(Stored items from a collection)
____
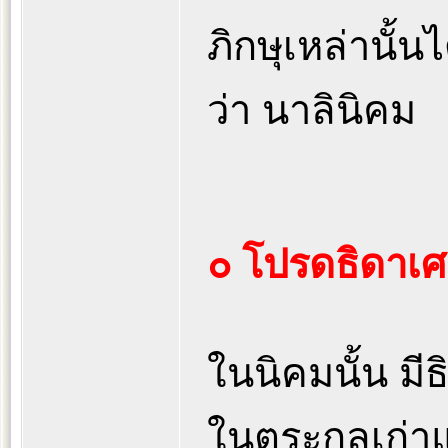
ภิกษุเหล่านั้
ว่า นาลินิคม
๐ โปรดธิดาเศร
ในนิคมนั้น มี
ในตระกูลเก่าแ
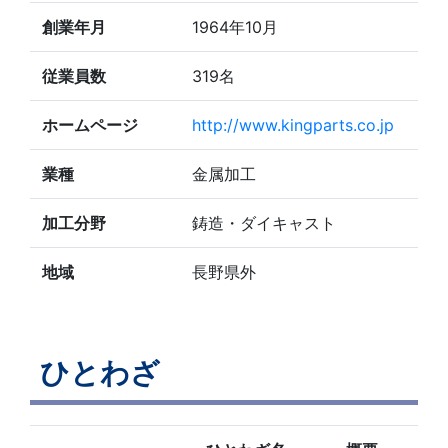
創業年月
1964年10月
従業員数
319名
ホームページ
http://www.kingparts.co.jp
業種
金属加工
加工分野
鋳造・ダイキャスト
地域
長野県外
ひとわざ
____
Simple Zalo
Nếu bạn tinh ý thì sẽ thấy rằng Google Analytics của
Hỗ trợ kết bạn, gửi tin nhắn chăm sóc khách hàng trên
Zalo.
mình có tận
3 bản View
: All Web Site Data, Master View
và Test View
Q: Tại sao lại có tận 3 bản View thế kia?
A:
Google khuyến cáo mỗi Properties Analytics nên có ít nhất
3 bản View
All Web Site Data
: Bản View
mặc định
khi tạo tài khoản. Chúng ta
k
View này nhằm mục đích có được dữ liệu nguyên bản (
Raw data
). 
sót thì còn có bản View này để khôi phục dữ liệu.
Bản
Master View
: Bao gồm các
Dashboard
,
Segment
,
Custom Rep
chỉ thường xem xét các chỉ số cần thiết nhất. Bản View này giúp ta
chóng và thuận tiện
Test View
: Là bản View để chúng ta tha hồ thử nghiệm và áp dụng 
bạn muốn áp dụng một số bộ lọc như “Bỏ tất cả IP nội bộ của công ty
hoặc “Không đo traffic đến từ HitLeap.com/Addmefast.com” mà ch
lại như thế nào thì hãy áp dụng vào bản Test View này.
____
**TASK STATEMENT:** Would you retype exactly the lines above, from the line with "nghiệm và áp dụng" to the line with "lại như thế", with both end lines kept and nothing more?

**RESULT OF THE EXERCISE:**
: Là bản View để chúng ta tha hồ thử nghiệm và áp dụng 
bạn muốn áp dụng một số bộ lọc như “Bỏ tất cả IP nội bộ của công ty
hoặc “Không đo traffic đến từ HitLeap.com/Addmefast.com” mà ch
lại như thế nào thì hãy áp dụng vào bản Test View này.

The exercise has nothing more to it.